Contact tracing for COVID-19 is hybrid of old and new technologies


Contact tracing for COVID-19 is hybrid of old and new technologies

The truth about the coronavirus and contact tracing — finding out who is infected, who else might have been exposed by an infected person and then isolating those people — is that national and local public health departments have had to cobble together old and new technologies to track the spread of COVID-19.

And in some cases, departments have had to jury-rig solutions to minimize the many hours of manual labor it takes to do thorough contact tracing as the volume of cases has swamped the capacity of agencies to cope with the pandemic. 

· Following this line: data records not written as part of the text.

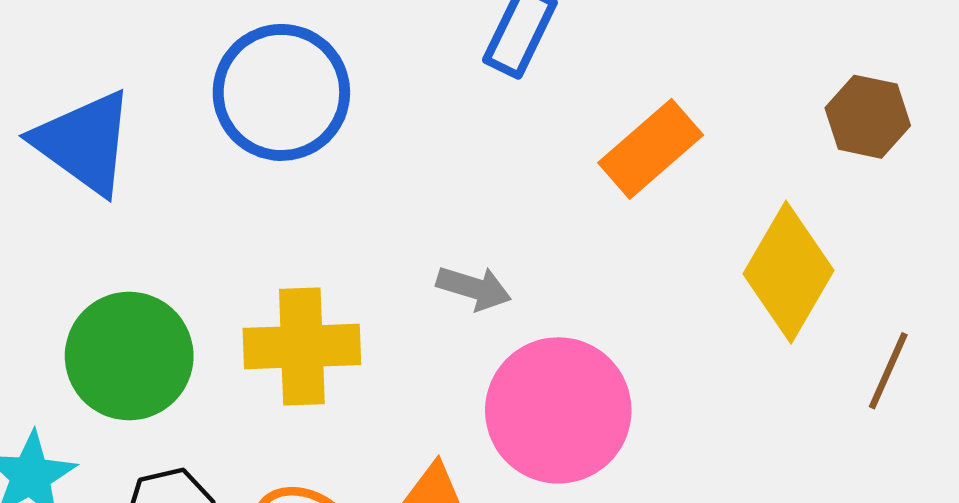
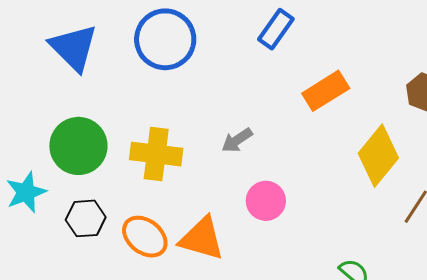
gray arrow: (474, 288) -> (237, 140), turned 120
pink circle: (558, 410) -> (266, 201), size x0.6

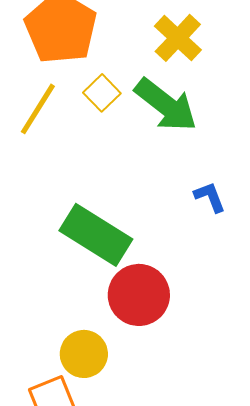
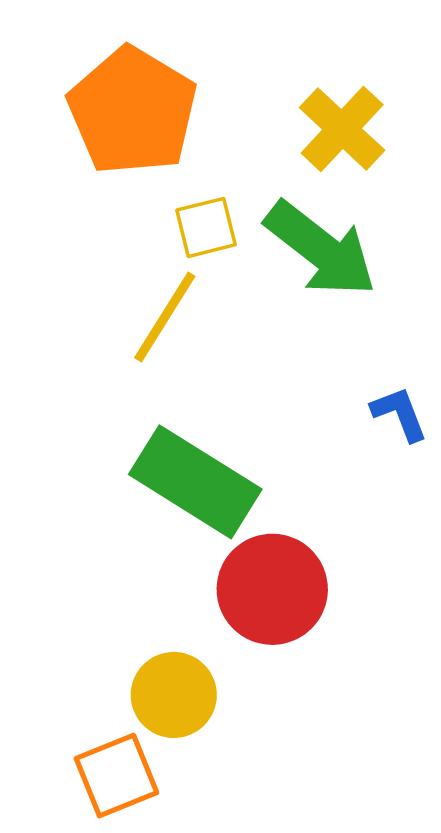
yellow square: (102, 93) -> (206, 227), turned 30
yellow line: (38, 109) -> (165, 317), moved

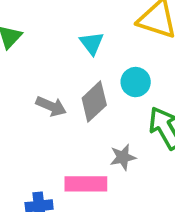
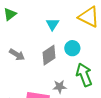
gray arrow: (51, 106) -> (17, 55), moved

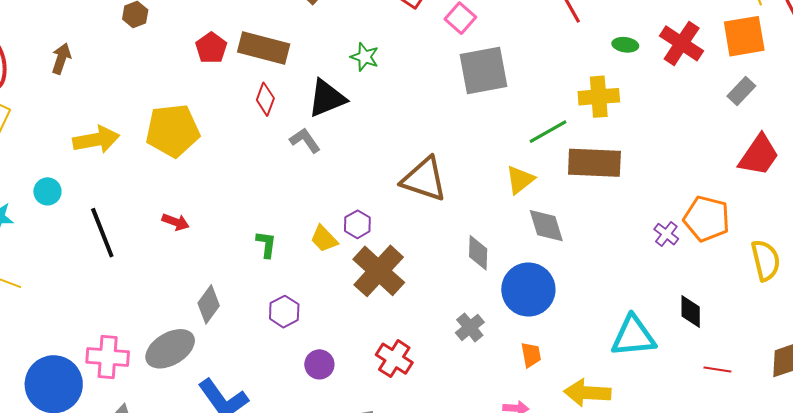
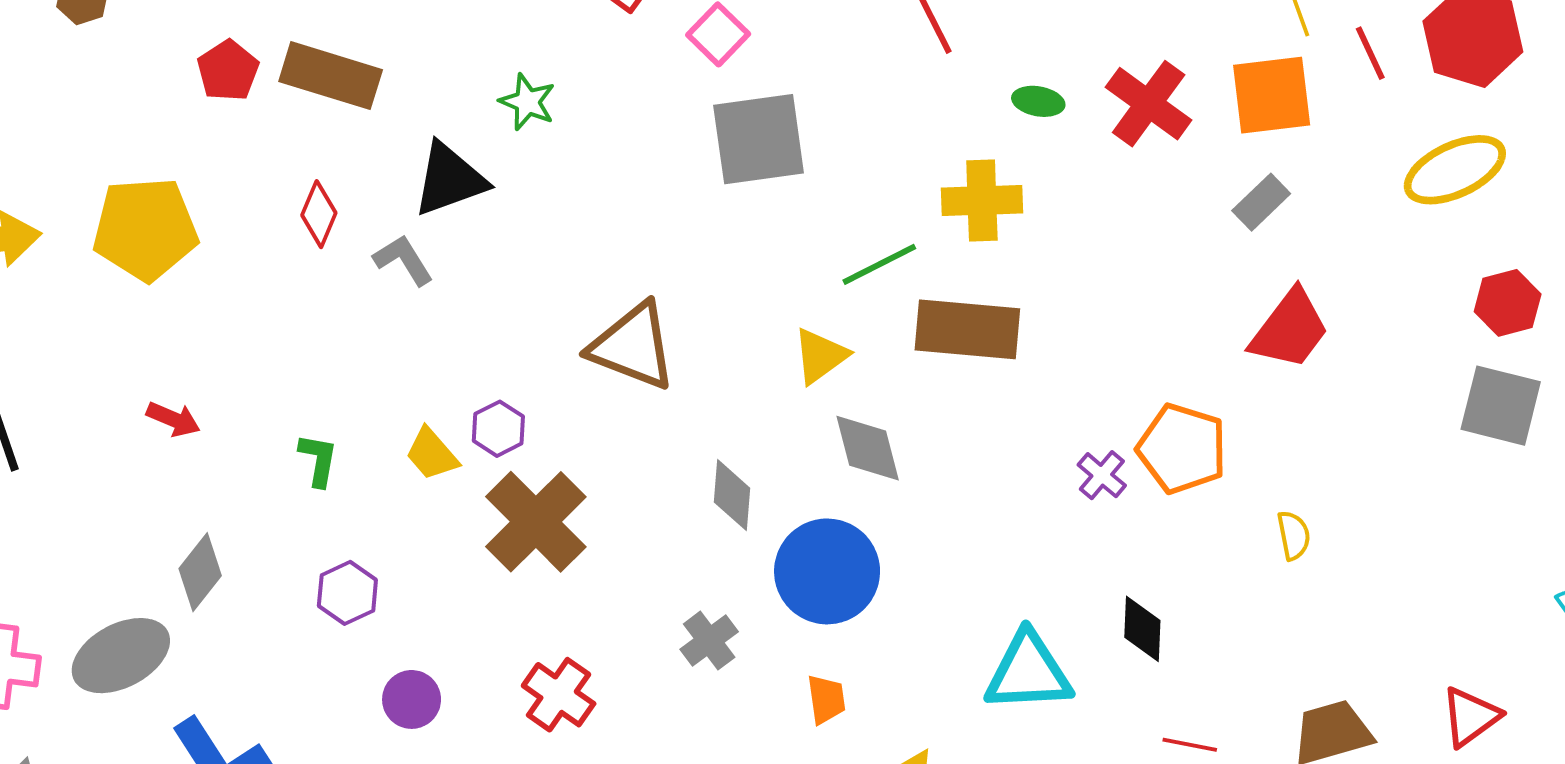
red diamond: (265, 99) -> (319, 214), moved
red arrow: (176, 222) -> (173, 419), moved
yellow semicircle: (766, 260) -> (1294, 535), size x0.6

Health departments have had to rely on databases and information systems developed by a handful of private companies as well as one developed by the Centers for Disease Control and Prevention. They have been in use for more than two decades to track the spread of dozens of diseases ranging from salmonella infections and rabies to tuberculosis, HIV, Ebola and others. 

Makers of the databases and public health officials quickly developed modules earlier this year to track COVID-19 by adapting ones used to track other coronaviruses, such as the ones linked to SARS (severe acute respiratory syndrome), which first appeared in 2002, and MERS, the Middle East respiratory syndrome that emerged in 2012.

Private companies also are offering contact tracing as a service, providing trained personnel to states on a contract basis to call patients who test positive to figure out who else they have been in touch with.